La crise diplomatique qui a éclaté entre le Liban et les pays du Golfe a mis en exergue au cours du week-end écoulé l’escalade menée actuellement par le Hezbollah, probablement sous l’impulsion de Téhéran, sur les scènes locale et régionale. Une escalade qui semble aller jusqu’au point d’entraver toute solution qui permettrait de mettre fin à l’impasse. Vendredi dernier, l’Arabie saoudite avait annoncé des mesures sévères touchant le Liban après la publication récente de propos tenus en août dernier par l’actuel ministre de l’Information, Georges Cordahi, concernant la guerre au Yémen et l’implication des pays du Golfe dans ce conflit. Il avait alors pris fait et cause pour les rebelles houthis, soutenus par l’Iran.
Le gouvernement saoudien a ainsi décidé de rappeler son ambassadeur à Beyrouth, Walid Boukhari, pour consultations, de donner un délai de 48 heures à l’ambassadeur du Liban à Riyad, Fawzi Kabbara, pour quitter le royaume et de suspendre toutes les importations libanaises.

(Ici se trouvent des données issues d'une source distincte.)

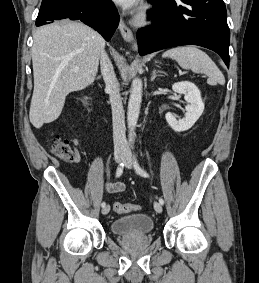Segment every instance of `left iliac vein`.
Returning a JSON list of instances; mask_svg holds the SVG:
<instances>
[{
	"instance_id": "obj_1",
	"label": "left iliac vein",
	"mask_w": 259,
	"mask_h": 283,
	"mask_svg": "<svg viewBox=\"0 0 259 283\" xmlns=\"http://www.w3.org/2000/svg\"><path fill=\"white\" fill-rule=\"evenodd\" d=\"M124 165L128 169H131L132 166H133V159H132L131 153L129 151H127L125 153ZM154 209L157 213H162V211H163L162 204H160V202H155L154 203Z\"/></svg>"
}]
</instances>
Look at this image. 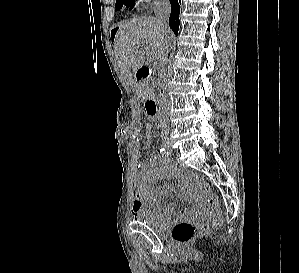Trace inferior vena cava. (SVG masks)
Instances as JSON below:
<instances>
[{
    "label": "inferior vena cava",
    "instance_id": "602c4592",
    "mask_svg": "<svg viewBox=\"0 0 299 273\" xmlns=\"http://www.w3.org/2000/svg\"><path fill=\"white\" fill-rule=\"evenodd\" d=\"M156 20L164 33L170 31L168 25V19L171 12L170 2L169 0H157L154 8ZM169 53V46H167L161 56H160V65H161V74H160V88L162 89V93L160 95V107H161V115L165 116L169 109V103L166 94V71L164 68L165 61L167 59ZM164 129L167 130V126L164 125Z\"/></svg>",
    "mask_w": 299,
    "mask_h": 273
}]
</instances>
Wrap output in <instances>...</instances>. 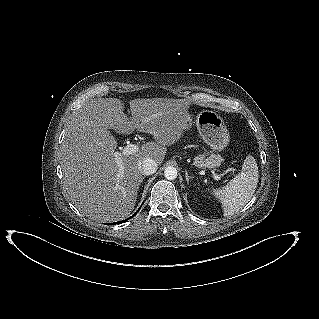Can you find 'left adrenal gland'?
<instances>
[{
  "instance_id": "1",
  "label": "left adrenal gland",
  "mask_w": 319,
  "mask_h": 319,
  "mask_svg": "<svg viewBox=\"0 0 319 319\" xmlns=\"http://www.w3.org/2000/svg\"><path fill=\"white\" fill-rule=\"evenodd\" d=\"M185 177H186L187 182H189V180L193 178V176L191 177L188 175L187 170H185Z\"/></svg>"
}]
</instances>
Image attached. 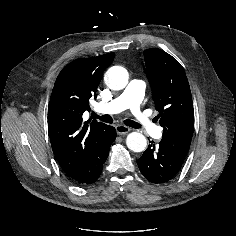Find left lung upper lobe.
<instances>
[{
	"mask_svg": "<svg viewBox=\"0 0 236 236\" xmlns=\"http://www.w3.org/2000/svg\"><path fill=\"white\" fill-rule=\"evenodd\" d=\"M146 73L163 126L161 144L186 157L194 130L190 86L180 63L161 49L144 51Z\"/></svg>",
	"mask_w": 236,
	"mask_h": 236,
	"instance_id": "5c2ea615",
	"label": "left lung upper lobe"
}]
</instances>
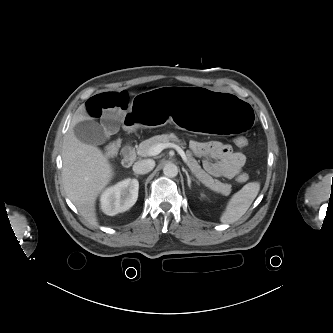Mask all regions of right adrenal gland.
Segmentation results:
<instances>
[{
  "mask_svg": "<svg viewBox=\"0 0 333 333\" xmlns=\"http://www.w3.org/2000/svg\"><path fill=\"white\" fill-rule=\"evenodd\" d=\"M134 175H135L136 177H138V175H137L136 173H134Z\"/></svg>",
  "mask_w": 333,
  "mask_h": 333,
  "instance_id": "obj_1",
  "label": "right adrenal gland"
}]
</instances>
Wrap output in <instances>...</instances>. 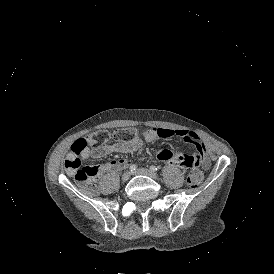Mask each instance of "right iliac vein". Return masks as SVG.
<instances>
[{"mask_svg":"<svg viewBox=\"0 0 274 274\" xmlns=\"http://www.w3.org/2000/svg\"><path fill=\"white\" fill-rule=\"evenodd\" d=\"M130 172H125L123 175H122V181L126 182L129 180L130 178Z\"/></svg>","mask_w":274,"mask_h":274,"instance_id":"obj_1","label":"right iliac vein"}]
</instances>
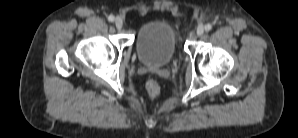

D’autres monarchies du Golfe ont emboîté le pas partiellement à Riyad. Ainsi, Bahreïn a pris les mêmes mesures à l’égard de l’ambassadeur du Liban à Manama. De son côté, le Koweït a rappelé son ambassadeur à Beyrouth pour consultations et accordé 48 heures au chargé d’affaires libanais pour quitter son territoire.
Quant aux Émirats arabes unis, ils ont annoncé samedi le retrait de leurs diplomates à Beyrouth. « À la lumière des événements récents, les citoyens émiratis qui se trouvent au Liban sont appelés à rentrer aux Émirats le plus tôt possible », indique en outre le ministère émirati des Affaires étrangères dans un communiqué publié hier. Pour ce qui est du Qatar, récemment réconcilié avec l’Arabie, il a condamné, dans un communiqué publié samedi par son ministère des Affaires étrangères, les propos « irresponsables » de M. Cordahi. Doha a en outre appelé le gouvernement libanais à agir « pour surmonter les dissensions entre (pays) frères ». Le sultanat d’Oman s’est pour sa part abstenu de prendre des mesures de rétorsion à l’égard du Liban. Il a, en revanche, exhorté « les différentes parties à la retenue, à éviter l’escalade et à régler les différends à travers le dialogue et la compréhension ». Une position pour laquelle le chef de la diplomatie, Abdallah Bou Habib, a remercié son homologue omanais, Badr Bou Saïdi.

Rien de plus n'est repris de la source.